On Mars, microbes could hitch a ride on wind-borne dust

Experiments in Chile’s Atacama Desert point to a potential method of transportation for microbes on Mars—whether they exist there already, or we introduce them.

BY KATHERINE J. WU THURSDAY, AUGUST 22, 2019



Chile's Atacama Desert is one of the driest places in the world, with some areas receiving less than 0.05 inches of rain each year. Image Credit: Jiann Ho, iStock

But if microscopic Martians do exist, they might have an absolutely metal way of traversing the red planet’s inhospitable plains.

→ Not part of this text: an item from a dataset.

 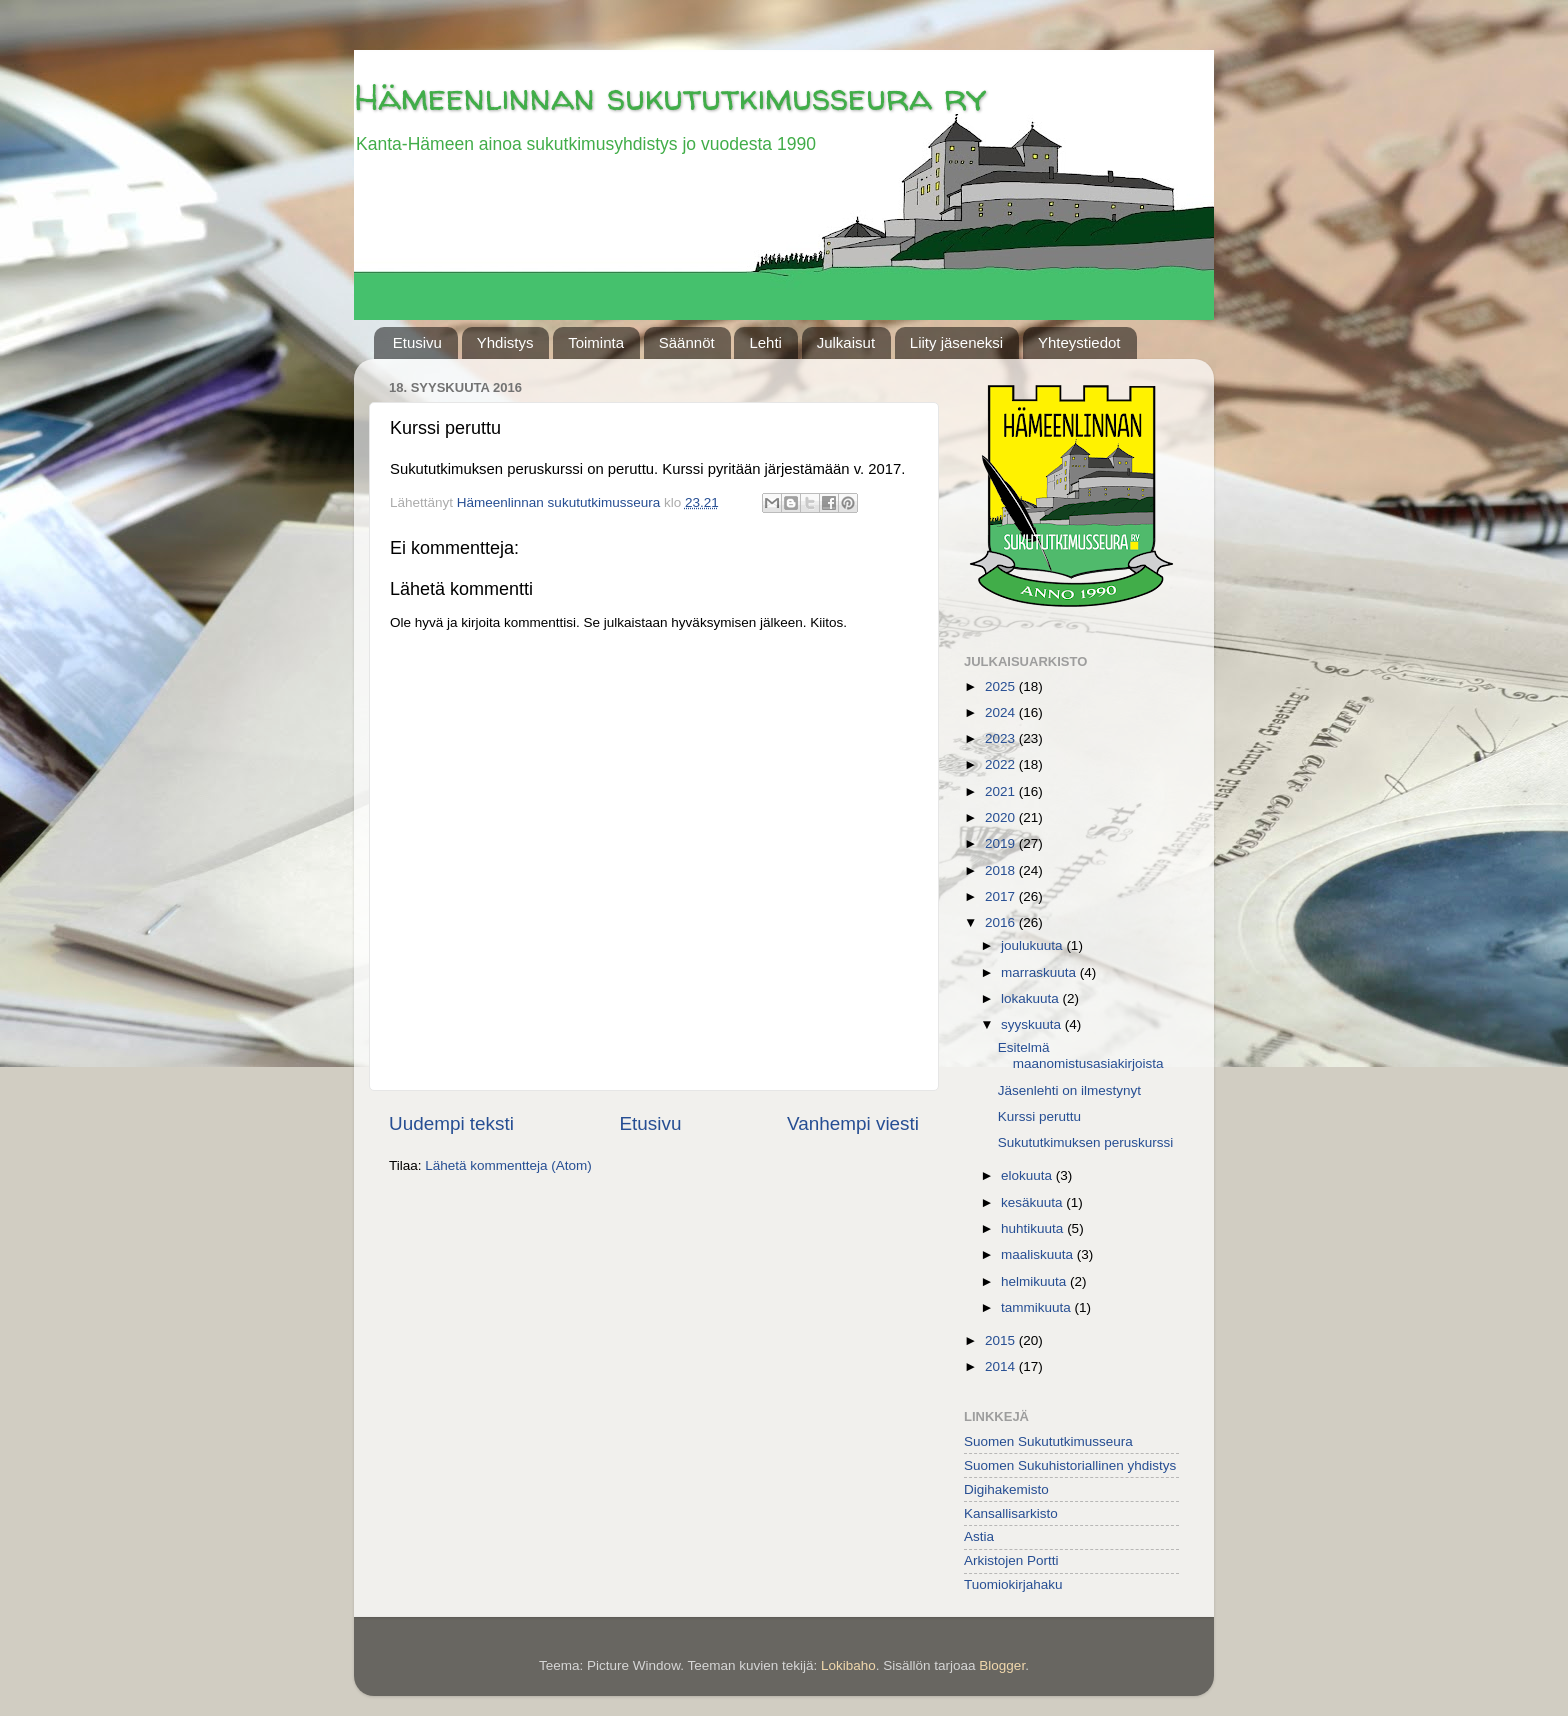 I want to click on helmikuuta, so click(x=1035, y=1281).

Using Chile’s Atacama Desert as a proxy for Mars, a team of researchers has collected data that suggests bacteria, fungi, and other single-celled organisms may hitch rides on wind-borne dust to colonize extreme environments, sometimes from dozens or hundreds of miles away. The study, published today in the journal Scientific Reports, underscores the remarkable ability of single-celled creatures to thrive in some of the world’s harshest habitats. And if the results hold true for Mars, they may give the search for extraterrestrial life something of a second wind.

Regardless of the status of life on modern Mars, the findings also raise concerns about something far less theoretical: The possibility that hardy foreign microbes, ferried in by spacecraft or astronauts from Earth, could use this dust-surfing strategy to disseminate over the red planet’s surface.

“This is a tantalizing first look at the types of organisms that could be transported on dust by wind…in one of the best known and best studied Mars analogs on Earth,” says NASA Planetary Protection Officer Lisa Pratt, who was not involved in the study. “[That] brings up concerns about contamination, and how we might inadvertently bring terrestrial microbes to another destination.”